Reverse transcription-polymerase chain reaction (RT-PCR)
Total RNA was extracted from HGECs using the Trizol reagent (Invitrogen, Waltham, MA, USA), and then cDNA synthesis was performed using AccuPower® RT PreMix (BIONEER, Daejeon, Korea) for conventional PCR and Superscript III (Invitrogen) for quantitative PCR. For conventional PCR, cDNAs were amplified with EmeraldAmp GT PCR master mix (Takara Bio Inc., Shiga, Japan) and the products were visualized on a 1.5% agarose gels. SensiFAST SYBR Hi-ROX Kit (Bioline, Taunton, MA, USA) was used for quantitative PCR. The sequences of primers used are listed in S1 Table.

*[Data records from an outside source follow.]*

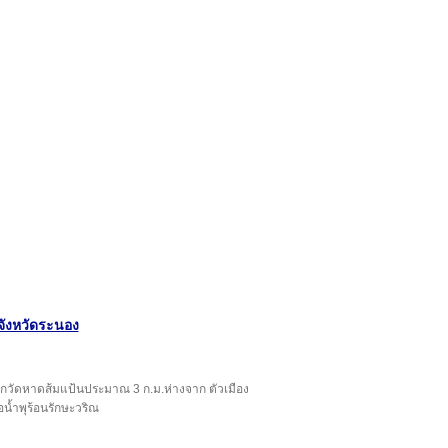
จังหวัดระนอง
างจากวัดหาดส้มแป้นประมาณ 3 ก.ม.ห่างจาก ตัวเมือง
น้ำพุร้อนรักษะวริณ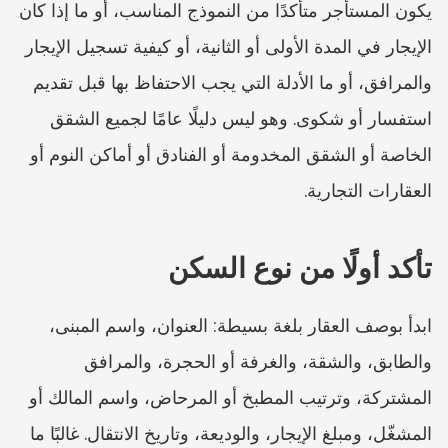
يكون المستأجر متأكدًا من النموذج المناسب، أو ما إذا كان 
الإيجار في المدة الأولى أو الثانية، أو كيفية تسجيل الإيجار 
والمرافق، أو ما الأدلة التي يجب الاحتفاظ بها قبل تقديم 
استفسار أو شكوى. وهو ليس دليلًا عامًا لجميع الشقق 
الخاصة أو الشقق المخدومة أو الفنادق أو أماكن النوم أو 
العقارات التجارية.
تأكد أولًا من نوع السكن
ابدأ بوصف العقار بلغة بسيطة: العنوان، واسم المبنى، 
والطابق، والشقة، والغرفة أو الحجرة، والمرافق 
المشتركة، وترتيب المطبخ أو المرحاض، واسم المالك أو 
المشغّل، ومبلغ الإيجار، والوديعة، وتاريخ الانتقال. غالبًا ما 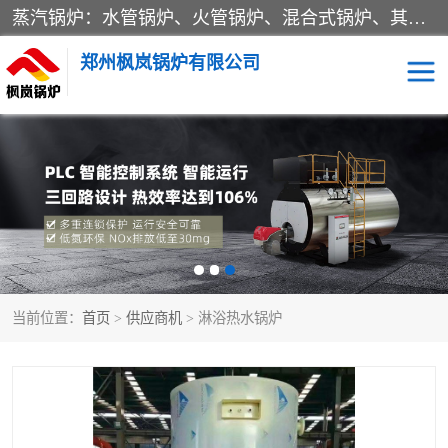
蒸汽锅炉：水管锅炉、火管锅炉、混合式锅炉、其他蒸汽锅炉； 热水锅炉：家用型集中供暖用热水锅炉、其他热水锅炉； 有机热载体锅炉； 船用蒸汽锅炉； （锅炉用辅助设备及装置）蒸汽冷凝器：表面冷凝器、混合式冷凝器、空冷式冷凝器、其他蒸汽冷凝器； 锅炉用辅助设备：节热器、蒸汽收集器、蓄能器、烟垢清除器、气体回收器、泥渣刮除器、空气预热器、其他锅炉用辅助设备；
郑州枫岚锅炉有限公司
当前位置：
首页
>
供应商机
> 淋浴热水锅炉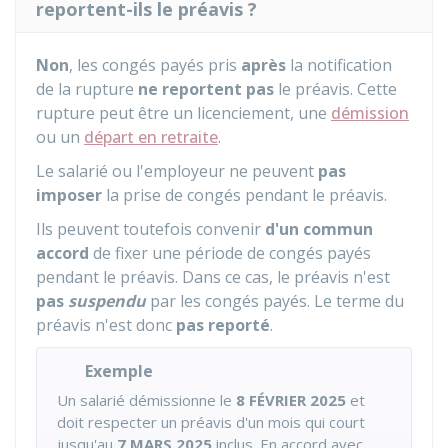
reportent-ils le préavis ?
Non
, les congés payés pris
après
la notification
de la rupture
ne reportent pas
le préavis. Cette
rupture peut être un licenciement, une
démission
ou un
départ en retraite
.
Le salarié ou l'employeur ne peuvent
pas
imposer
la prise de congés pendant le préavis.
Ils peuvent toutefois convenir
d'un commun
accord
de fixer une période de congés payés
pendant le préavis. Dans ce cas, le préavis n'est
pas
suspendu
par les congés payés. Le terme du
préavis n'est donc
pas reporté
.
Exemple
Un salarié démissionne le
8 FÉVRIER 2025
et
doit respecter un préavis d'un mois qui court
jusqu'au
7 MARS 2025
inclus. En accord avec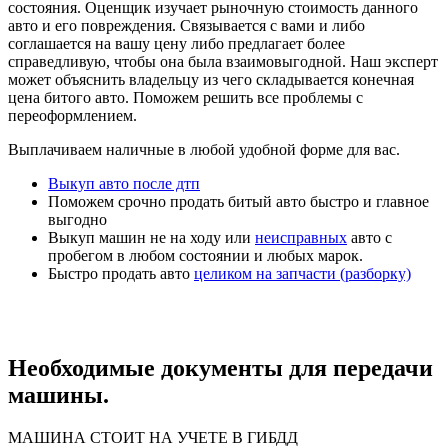
состояния. Оценщик изучает рыночную стоимость данного
авто и его повреждения. Связывается с вами и либо
соглашается на вашу цену либо предлагает более
справедливую, чтобы она была взаимовыгодной. Наш эксперт
может объяснить владельцу из чего складывается конечная
цена битого авто. Поможем решить все проблемы с
переоформлением.
Выплачиваем наличные в любой удобной форме для вас.
Выкуп авто после дтп
Поможем срочно продать битый авто быстро и главное
выгодно
Выкуп машин не на ходу или
неисправных
авто с
пробегом в любом состоянии и любых марок.
Быстро продать авто
целиком на запчасти (разборку)
Необходимые документы для передачи
машины.
МАШИНА СТОИТ НА УЧЕТЕ В ГИБДД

Inflammatory cytokine measurement
Amount of secreted inflammatory cytokines was measured with supernatant from HGECs using Qunatikine enzyme-linked immunosorbent assay (ELISA) kit for human IL-1β, TNFα and IL-6 (Minneapolis, MN, USA). The epithelialcell viability was >90% and the value were normalized with cell number.
P. gingivalis infection
P. gingivalis 33277 were grown anaerobically (85% N2, 10% H2, and 5% CO2) in brain heart infusion medium with hemin and vitamin K. The bacteria, at multiplicities of infection (MOI) of 100, were incubated with HGECs in antibiotic-free HGECs culture medium. After washing with phosphate-buffered saline, the remaining external bacteria were killed with metronidazole and gentamicin. No effects of P. gingivalis (100 MOI) infection on the viability and growth of cells were presented in Supporting Information (S1 Fig). P. gingivalis LPS standard (Pg LPS) is produced by a standard LPS preparation. It exhibits TLR2 activity due to a contaminant lipoprotein and also activates cells through TLR4 [14–16]. P. gingivalis LPS ultrapure (Pg LPS-ulp) underwent enzymatic treatment to remove lipoproteins and thus only activates TLR4. Endotoxin-free water utilized to dissolve both Pg LPS and Pg LPS was used as the solvent control in all the experiments.
Cell viability and proliferation assay
After P. gingivalis infection, apoptotic death was examined by staining cells with an Annexin V-fluorescein isothiocyanate (FITC)/7-amino-actinomycin D (7-AAD) (BD Biosciences, San Diego, CA, USA) as described by the manufacturer and analyzing with LSR II (BD Biosciences). Both early (Annexin V-positive/7-AAD-negative) and late (Annexin V-positive/7-AAD-positive) apoptotic cells were included in cell death determinations. Cell proliferation was determined by adding MTS (3-(4,5-dimethylthiazol-2-yl)-5-(3-carboxymethoxyphenyl)-2-(4-sulfophenyl)-2H-tetrazolium)-based CellTiter 96 AQueous One Solution Reagent (Promega, Madison, WI, USA) and measuring the absorbance at 490 nm on SPECTRA MAX 190 plate reader (Molecular Devices, Sunnyvale, CA, USA).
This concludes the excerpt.